More than 100 years after Briton J Stuart Blackton made the first animated movie by drawing sketches on white paper, IBM Research has produced the smallest movie in the world, by creating pictures with atoms.
Computers have become faster and are able to store more data because the transistors used in them have grown smaller, but we have begun to reach the physical limits of how small transistors can be. This is why IBM Research started looking to atoms to store data.
“We can’t know in detail what those future technologies will be, but we can lay the scientific groundwork for them,” says Christopher Lutz, a scientist at IBM Research.
Just one minute long, A Boy and His Atom uses about 5 000 carbon monoxide molecules to create 242 frames that tell the story of a boy who falls in love with an atom. It has been certified by the Guinness World Records as the smallest film.
“To make this animation, we move molecules around one at a time to draw a little picture and we save that picture and move on to the next frame to start to tell a story,” Lutz says.
Moving atoms is one thing, says principal investigator Andreas Heinrich. “You can do that with a wave of your hand.
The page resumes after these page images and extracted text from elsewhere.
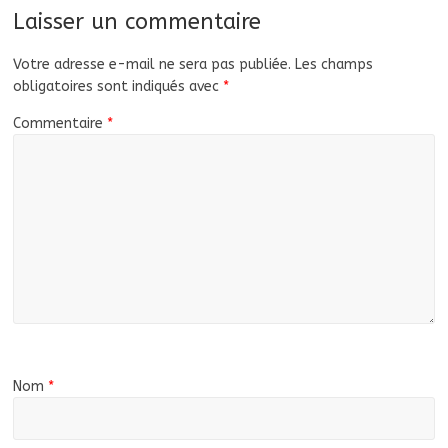
Laisser un commentaire
Votre adresse e-mail ne sera pas publiée.
Les champs
obligatoires sont indiqués avec
*
Commentaire
*
Nom
*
Capturing, positioning and shaping atoms to create an original motion picture on the atomic level is a precise science and entirely novel.”
In a room cooled to less than -260°C so that all the energy is removed from the atoms and they stay still, the atoms were moved using a scanning tunnelling microscope, which magnifies the focus area 100m times.
Although making a movie out of atoms may seem rather frivolous, there is scientific inquiry driving it. “We have a tool that allows us to move atoms on surfaces and build structures one atom at a time… We want to explore how we can use atoms on surfaces to do computation and data storage,” Heinrich says.
The same IBM Research team has created the first magnetic bit using atoms. A bit of storage in a traditional computing system uses about a million atoms, Lutz says.“We’ve been interested in the magnetic properties of atoms on surfaces, and really what we wanted to answer … [was] how small can you make a magnet and still use it for data storage,” Heinrich says. Last year, they found the answer: 12 atoms.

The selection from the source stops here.